Царь! Теперь перед ними царь, а стража играет роль придворных. С лицемерной
торжественностью они проходят передо мной чередой, кланяясь, даже падая на
колени в притворном преклонении и почитании, а затем злорадно смеясь и
презрительно сверкая глазами, оплевывают меня с головы до ног. Кто-то
вырывает из моих до сих пор связанных рук, пальцы которых уже занемели,
вырывает трость и лупит меня что есть силы по голове, по плечам, по чем
попало...
- Радуйся, царь Иудейский...
Можно и порадоваться, кто спорит? Чему? Приходится трудно, но я храню
достоинство, царское достоинство, что приводит их в ярость. Чем
снисходительнее моя улыбка, тем больше их ярость. Дай им волю, и они
растерзают меня в клочья. Но на это нет позволения Пилата, и они стараются
всю мощь своей горячей ненависти вместить то в удар тростью, то в гогочущий
смех, то в плевок. Язычники, дикие язычники. Как мне уверить их в том, что
им никогда не удастся разуверить меня в выборе своего пути? Я едва стою на
ногах и едва не теряю сознание. Чувствую себя разбитым, истерзанным. Даже
улыбаться больно. Я и в самом деле опустошен. Из меня словно жилы вытащили.
А ведь я не первый день на свете живу. Кажется, что это никогда не
кончится, но я ведь знаю, что все это только начало, только начало. Я жду
следующего акта этого гнусного спектакля уничижения.
Надо же: венценосец! Но и это пройдет.
Держусь как могу, оплеванный. Не весело мне в этих жутких теснинах
ошалевшей толпы. Я знаю, что эти, что бы я не говорил им, никогда меня не
поймут. Это - настоящее и этим настоящим меня убивают.
Не весело.



Наконец голос Пилата:
- Достаточно...
Еще бы! Достаточно того, что я стою уже в луже собственной крови и едва
держусь на ногах. Он подходит и, ни слова больше не произнося,
рассматривает меня. Смотрит в упор, но не видит - слепой. Может быть, он
ослеп от бессилия, от собственного бессилия? Он не может поверить в то, что
не в состоянии положить конец всей этой жестокой затее с бичеванием и
распятием, с тем, что его вынудили быть палачом совести, собственной
совести и справедливости, сделали дураком в собственных глазах. Дураком?

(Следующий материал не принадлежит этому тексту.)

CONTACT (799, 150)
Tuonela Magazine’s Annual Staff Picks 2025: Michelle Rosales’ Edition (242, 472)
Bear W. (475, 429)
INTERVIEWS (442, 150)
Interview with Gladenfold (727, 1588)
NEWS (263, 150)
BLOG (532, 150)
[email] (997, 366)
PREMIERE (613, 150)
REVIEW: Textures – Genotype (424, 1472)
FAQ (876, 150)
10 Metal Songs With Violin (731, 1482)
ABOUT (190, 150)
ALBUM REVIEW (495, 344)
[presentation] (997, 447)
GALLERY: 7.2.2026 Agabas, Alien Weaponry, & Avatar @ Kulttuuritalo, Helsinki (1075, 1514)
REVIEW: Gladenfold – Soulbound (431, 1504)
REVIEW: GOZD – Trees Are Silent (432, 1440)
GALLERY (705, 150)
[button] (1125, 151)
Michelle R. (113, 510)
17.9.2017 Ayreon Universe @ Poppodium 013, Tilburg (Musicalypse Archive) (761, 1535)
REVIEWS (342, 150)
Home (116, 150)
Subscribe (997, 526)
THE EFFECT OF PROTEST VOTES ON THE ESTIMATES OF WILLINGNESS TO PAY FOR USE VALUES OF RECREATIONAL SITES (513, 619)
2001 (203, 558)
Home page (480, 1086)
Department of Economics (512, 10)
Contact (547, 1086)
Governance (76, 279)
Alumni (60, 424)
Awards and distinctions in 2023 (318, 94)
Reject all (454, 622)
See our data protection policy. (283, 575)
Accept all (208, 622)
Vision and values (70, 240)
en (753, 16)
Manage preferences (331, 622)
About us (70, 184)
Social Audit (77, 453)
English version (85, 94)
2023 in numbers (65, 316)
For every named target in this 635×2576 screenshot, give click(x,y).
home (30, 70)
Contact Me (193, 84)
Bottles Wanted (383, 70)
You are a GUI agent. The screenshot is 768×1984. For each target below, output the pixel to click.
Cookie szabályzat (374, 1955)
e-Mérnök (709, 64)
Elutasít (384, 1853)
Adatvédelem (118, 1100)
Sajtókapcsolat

Да! В том, что сейчас происходит на его глазах мало ума. И эта затея с
распятием, эта дурацкая затея уже мучает его.
- Знаешь,- говорит он,- а ведь во всем этом дырявом и вонючем мире ты,
пожалуй, единственное человеческое существо, которое я чту.
Человеческое существо! Как меня только не называли.
Пилат кивает мне головой, мол, следуй за мной. Я иду. Я едва шевелю ногами,
и ему приходится поддерживать меня под локоть. Перед нами распахивают
двери, мы выходим, и тысячи жадных взглядов ожидающей толпы впиваются в нас
раскаленными иглами. Глубоко вздохнув, Пилат тихо, чтобы только я его мог
расслышать, произносит:
- Non est ad astra mollis e terra via. Нелегка дорога от земли до звезд.
Теперь тишина.
- Ecce Homo!.. Се Человек!..
Восклицание вырывается из Пилата, как птица из клетки. Это мнение истого
воина. Победителя, благоговеющего перед побежденным. Он и сам не готов к
этому, но что сказано, то сказано. По-моему он поймал верный тон. Наверное
я излучаю свет признательности - Пилат улыбается. Затем он наполняет легкие
воздухом и, указывая на меня рукой, словно приветствуя рождение нового
царя, снова произносит:
- Да, се - Человек! Человек мира!..
И все понимают, что "Человек" произносится с большой буквы, и Пилат горд
этим признанием. Он берет на себя смелость объявить толпе свое презрение,
показать ей ее хищное лицо и противопоставить ей Человека. Все это правда,
да, новая правда, которую человечеству вскоре придется признать.
Еще как "Се"! Я Человек и Человеком буду распят.